De Beers da stratejisini değiştirdi. Bir zamanlar laboratuvarda yetiştirilmiş elmas tedarikçisi olan elmas madenciliği şirketi, sektörden çekildi. Bunun yerine, orijinal elmasları yeniden tanıtmaya başladı. "Beklemeye Değer" kampanyası, doğal elmasları ve onları yaratmak için gereken sabrı kutluyor. Amaç, onları nadir ve rağbet gören bir lüks ürün olarak yeniden konumlandırmak.
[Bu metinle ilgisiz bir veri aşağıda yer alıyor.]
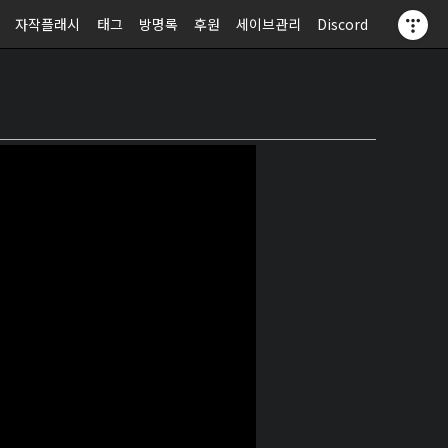
자작플래시
태그
방명록
후원
세이브관리
Discord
Ancak doğal elmaslar, renkli ve olağanüstü büyük olmadıkları sürece, iddia edildiği kadar nadir değildir. Fiyatları, doğal kıtlıktan ziyade yapay kıtlığa dayanır. De Beers, 1891 gibi erken bir tarihte piyasayı kontrol altına almak için elmas üretimini kısıtlamıştı. Şirket, bugün bile zayıf talebe üretim kesintileri ve indirimlerle karşılık veriyor.
Bunun yeterli olup olmayacağı ise şüpheli. Renksiz elmaslar büyük ölçüde birbirinin yerine kullanılabilir hale geldi. Doğal taşların daha yüksek fiyatları, laboratuvarda yetiştirilen taşlara geçişi daha da hızlandırabilir. Bazıları, müşterilerin, özgünlüğü ve bireyselliği simgeleyen küçük düzensizlikler olan kapanımlı doğal taşlara yeni bir ilgi duyabileceğini umuyor.
Yeni lüks kişiseldirAncak bu şimdiye kadar büyük bir trend olmadı. Ve günümüzde laboratuvarda yetiştirilen elmaslar bile benzersiz olabildiği için, farklılaşmaya pek yardımcı olmuyor. Yeni süreçler, yakma külleri veya saç gibi insan kaynaklı malzemelerden taş üretmeyi mümkün kılıyor. Elmasların yapıldığı temel madde olan karbon, bir saç telinde de bulunuyor.
Başlangıçta merhumun anısına tasarlanan bu ürün, artık kişiye özel bir hediye olarak da sunuluyor. Bir karat 6.000 ila 10.000 dolar, üç karat ise 40.000 dolara kadar çıkabiliyor. Bu, yüksek kaliteli doğal elmasların fiyatına denk geliyor.
Ancak bu taşların sunduğu lüks bambaşka bir şey: bir statü sembolü değil, bir yatırım değil; kişisel bir bağ. Marilyn Monroe bunu görse muhtemelen sadece yorgun bir gülümsemeyle yetinirdi.
Elmaslar , yüksek basınç altında katı bir kristal oluşturan saf karbondan oluşur. Laboratuvarda iki işlem kullanılarak üretilirler: Eski HPHT (yüksek basınç, yüksek sıcaklık) işlemi, yerin derinliklerinde bulunan basınç ve ısıyı taklit ederek taşın küçük bir kristalden büyümesini sağlar. Yeni CVD (kimyasal buhar biriktirme) işlemi ise, bir haznedeki gazdan karbonu çıkarır ve katman katman biriktirir. HPHT işlemi daha ucuz ve daha hızlıdır, ancak daha büyük, renksiz taşlar için pek uygun değildir. CVD işlemi genellikle daha tutarlı bir kalite sunar, ancak daha karmaşık ve pahalıdır.